> **Dataset excerpts**:
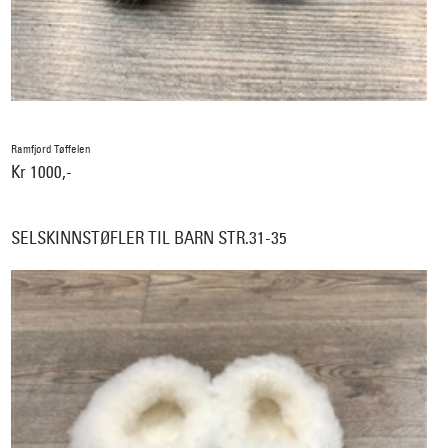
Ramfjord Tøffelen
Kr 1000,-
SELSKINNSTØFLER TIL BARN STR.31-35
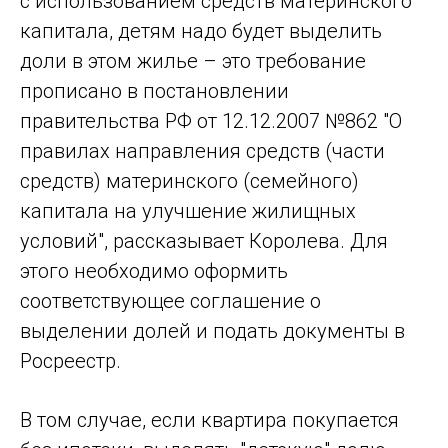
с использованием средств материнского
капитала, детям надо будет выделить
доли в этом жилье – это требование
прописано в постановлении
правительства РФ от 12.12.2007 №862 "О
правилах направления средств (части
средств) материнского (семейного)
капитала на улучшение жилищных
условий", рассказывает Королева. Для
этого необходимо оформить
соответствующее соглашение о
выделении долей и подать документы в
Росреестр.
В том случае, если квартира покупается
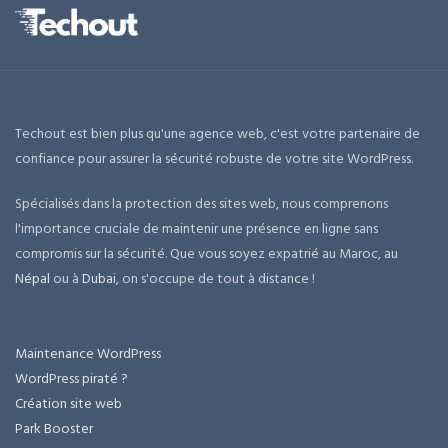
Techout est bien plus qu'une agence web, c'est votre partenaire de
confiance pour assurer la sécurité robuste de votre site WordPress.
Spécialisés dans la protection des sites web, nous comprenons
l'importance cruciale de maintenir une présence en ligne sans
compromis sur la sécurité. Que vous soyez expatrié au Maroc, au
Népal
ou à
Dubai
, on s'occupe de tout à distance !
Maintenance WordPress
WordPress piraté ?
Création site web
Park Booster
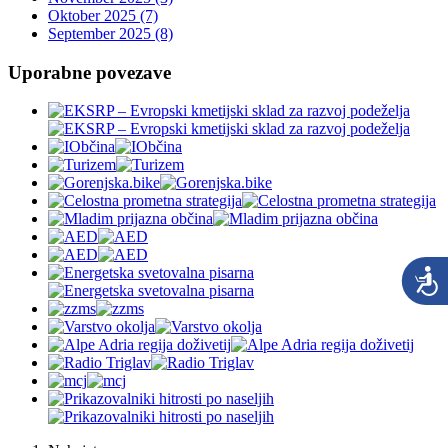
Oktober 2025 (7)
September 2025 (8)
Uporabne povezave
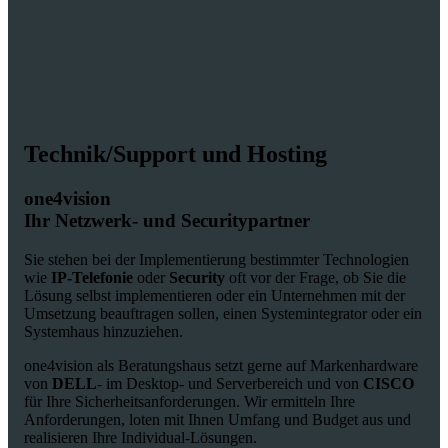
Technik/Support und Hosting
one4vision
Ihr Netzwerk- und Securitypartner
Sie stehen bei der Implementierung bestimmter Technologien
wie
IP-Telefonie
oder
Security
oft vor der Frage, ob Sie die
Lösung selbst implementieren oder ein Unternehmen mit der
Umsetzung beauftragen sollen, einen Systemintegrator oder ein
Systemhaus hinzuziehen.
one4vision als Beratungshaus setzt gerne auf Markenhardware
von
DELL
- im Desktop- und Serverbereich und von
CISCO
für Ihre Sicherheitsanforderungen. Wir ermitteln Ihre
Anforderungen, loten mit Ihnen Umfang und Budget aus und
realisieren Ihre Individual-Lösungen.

> **What you will do**: What's needed is an exact copy of the records above from the line containing "средств) материнского (семейного)" down to the line containing "Umsetzung beauftragen sollen, einen", both included, without any pictures.

> **Output for this exercise**:
средств) материнского (семейного)
капитала на улучшение жилищных
условий", рассказывает Королева. Для
этого необходимо оформить
соответствующее соглашение о
выделении долей и подать документы в
Росреестр.
В том случае, если квартира покупается
Techout est bien plus qu'une agence web, c'est votre partenaire de
confiance pour assurer la sécurité robuste de votre site WordPress.
Spécialisés dans la protection des sites web, nous comprenons
l'importance cruciale de maintenir une présence en ligne sans
compromis sur la sécurité. Que vous soyez expatrié au Maroc, au
Népal
ou à
Dubai
, on s'occupe de tout à distance !
Maintenance WordPress
WordPress piraté ?
Création site web
Park Booster
Oktober 2025 (7)
September 2025 (8)
Uporabne povezave
Technik/Support und Hosting
one4vision
Ihr Netzwerk- und Securitypartner
Sie stehen bei der Implementierung bestimmter Technologien
wie
IP-Telefonie
oder
Security
oft vor der Frage, ob Sie die
Lösung selbst implementieren oder ein Unternehmen mit der
Umsetzung beauftragen sollen, einen Systemintegrator oder ein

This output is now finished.